For this chapter, the lifecycle can stay at a high level. If live JavaScript objects still reference a Buffer or a view into its backing store, the backing bytes must stay alive. After those references are gone, the backing store can be released to the allocator. That does not mean the process immediately returns resident memory to the operating system. Native allocator behavior, pooling, memory pressure, and platform policy decide when RSS falls.

This explains why Buffer exists as a dedicated API rather than as plain arrays of numbers. Node needs a byte container that can cross native I/O boundaries without turning every payload into a string or an array of boxed numeric values.

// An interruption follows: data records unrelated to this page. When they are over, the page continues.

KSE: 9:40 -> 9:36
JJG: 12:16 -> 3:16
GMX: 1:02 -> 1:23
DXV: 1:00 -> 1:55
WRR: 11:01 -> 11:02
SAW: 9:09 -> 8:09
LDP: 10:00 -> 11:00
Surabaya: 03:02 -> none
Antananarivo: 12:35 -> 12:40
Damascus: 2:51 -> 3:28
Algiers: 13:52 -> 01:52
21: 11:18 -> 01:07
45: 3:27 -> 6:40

History is the other reason for the name: Buffer predates today's standardized typed-array APIs, and Node still keeps the API because it carries Node-specific allocation, encoding, and binary-reading methods.

Creating Buffers Without Guesswork

Once code has decided that a value should remain bytes, the next question is how those bytes are allocated. The deprecated new Buffer(...) constructor should not appear in modern code. Its overloads are ambiguous, and older numeric-constructor behavior was tied to uninitialized-memory hazards. Use explicit factory methods instead.

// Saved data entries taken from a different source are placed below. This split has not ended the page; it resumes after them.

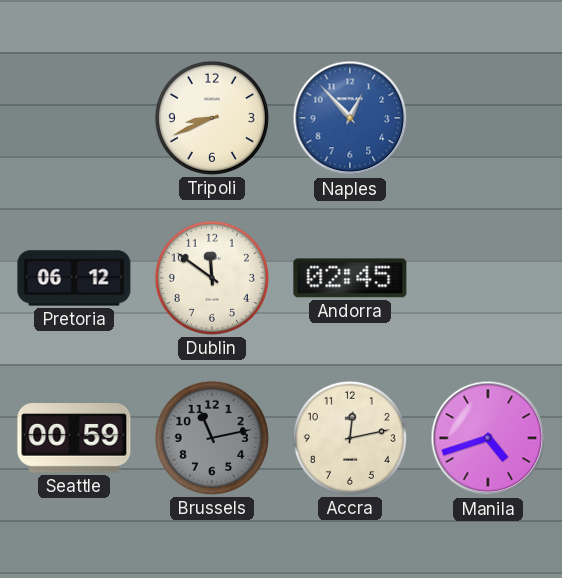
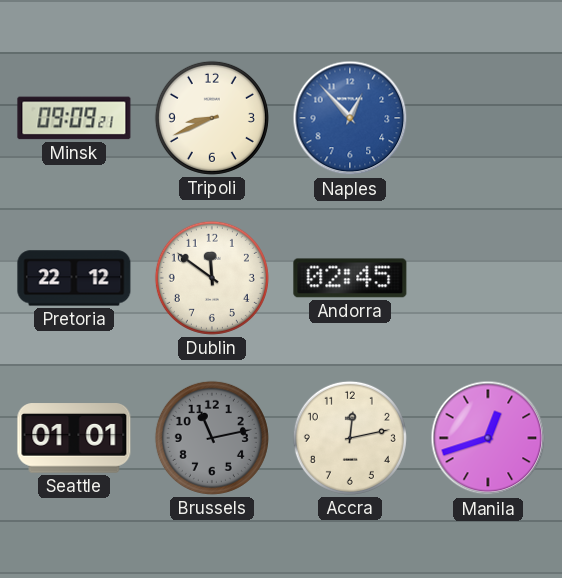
Minsk: none -> 09:09
Pretoria: 06:12 -> 22:12
Seattle: 00:59 -> 01:01
Manila: 4:42 -> 12:42
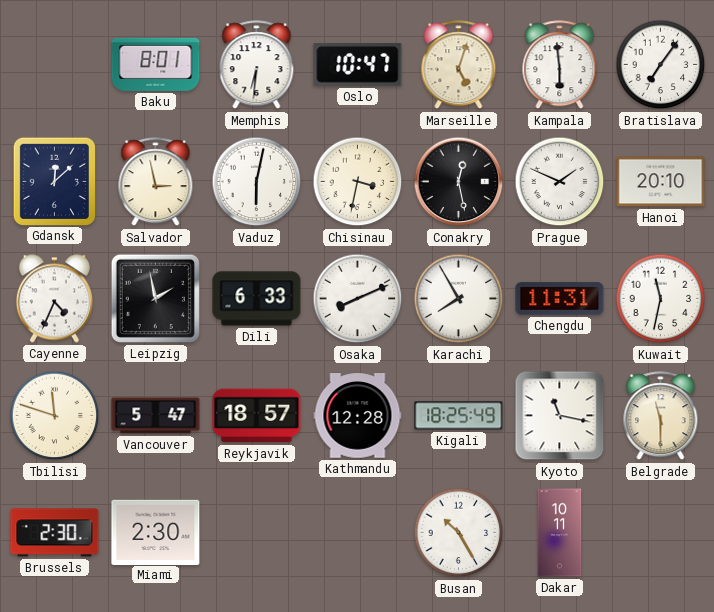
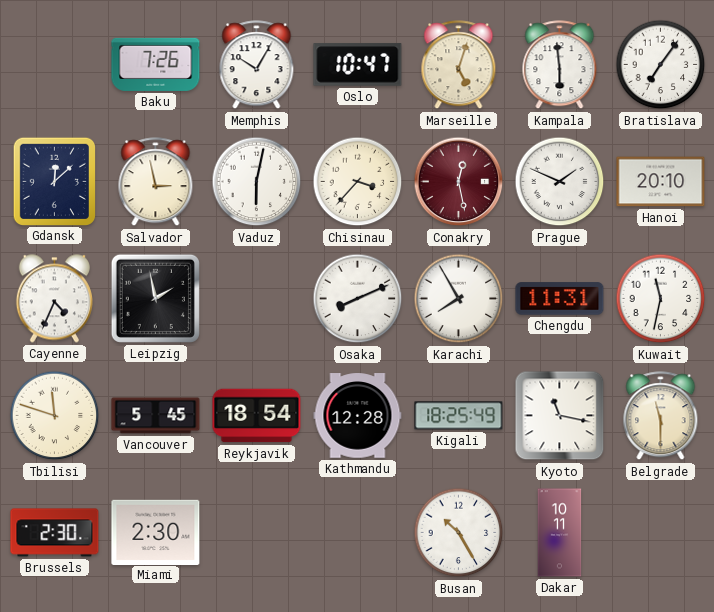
Baku: 8:01 -> 7:26
Memphis: 6:31 -> 10:05
Chisinau: 3:32 -> 3:37
Conakry dial: black -> burgundy
Dili: 6:33 -> none
Vancouver: 5:47 -> 5:45
Reykjavik: 18:57 -> 18:54
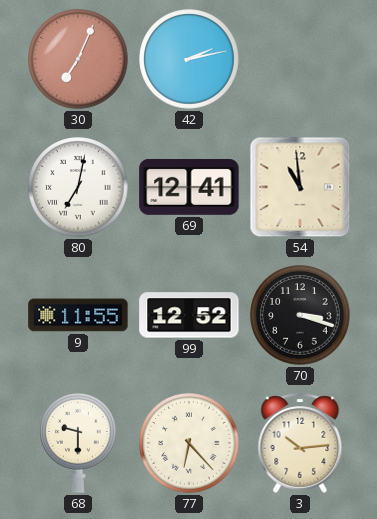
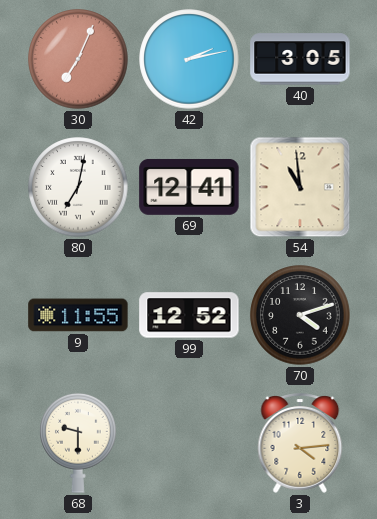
40: none -> 3:05
70: 3:18 -> 4:12
77: 6:23 -> none
3: 10:14 -> 4:14
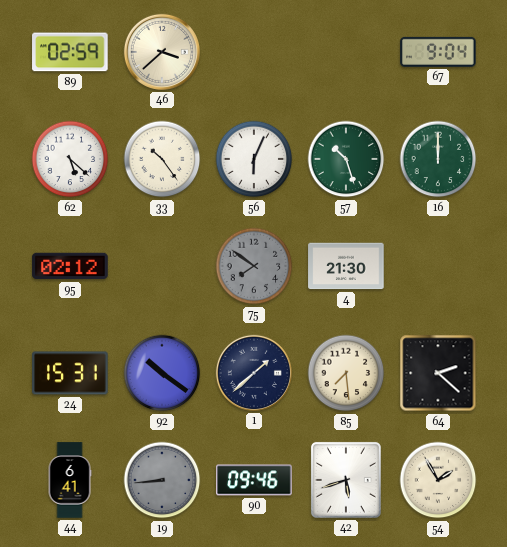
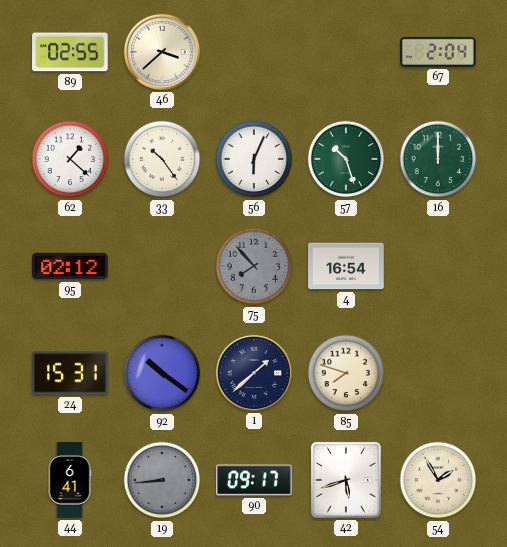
89: 02:59 -> 02:55
67: 9:04 -> 2:04
62: 5:22 -> 1:22
75: 7:51 -> 7:53
4: 21:30 -> 16:54
85: 7:29 -> 7:48
64: 2:22 -> none
90: 09:46 -> 09:17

Buffer.alloc(size) creates a Buffer of the requested length and fills every byte with zero:

import { Buffer } from "node:buffer";

const buf = Buffer.alloc(10);

console.log(buf);
// -> <Buffer 00 00 00 00 00 00 00 00 00 00>

Zero-filling costs work, but it gives the caller a known starting state. Buffer.allocUnsafe(size) skips that initialization. It may return memory whose contents are unknown until your code overwrites them. Use it only when the next operation writes every byte before any read, log, send, or exception path can observe the contents.

Buffer.from(value) starts from existing data instead of reserving empty space. The important detail is ownership, and that depends on the input type:

const original = Buffer.from("hello");
const copy = Buffer.from(original);

copy[0] = 0x48;

console.log(copy.toString()); // -> "Hello"
console.log(original.toString()); // -> "hello"

Buffer.from(buffer) copies the bytes into new storage, so mutating the copy does not mutate the original.

Buffer.from(arrayBuffer) is different:

const store = new ArrayBuffer(3);
const bytes = new Uint8Array(store);
const buf = Buffer.from(store);

buf[0] = 0x41;
bytes[1] = 0x42;

console.log(buf.toString("utf8")); // -> "AB\u0000"

Here the Buffer and the Uint8Array share the same backing memory. Writes through either view are visible through the other. That behavior is useful when the API contract says ownership is shared, and dangerous when the caller expected a copy.

Reading and Writing Bytes

After a Buffer exists, indexed access follows Uint8Array behavior. Reads return byte values. Writes coerce values into the byte range rather than validating the application's intent.

const buf = Buffer.alloc(2);

buf[0] = 300;
buf[1] = -1;

console.log([...buf]); // -> [44, 255]

When invalid input should throw instead of being coerced, use the range-checked methods:

const buf = Buffer.alloc(1);

buf.writeUInt8(255, 0); // ok

try {
  buf.writeUInt8(300, 0);
} catch (err) {
  console.log(err.code); // -> ERR_OUT_OF_RANGE
}

Decoding a Buffer with toString() is safe when the encoding matches the data. Hex and Base64 are text representations of arbitrary bytes; UTF-8 is safe only when the bytes contain valid UTF-8 text.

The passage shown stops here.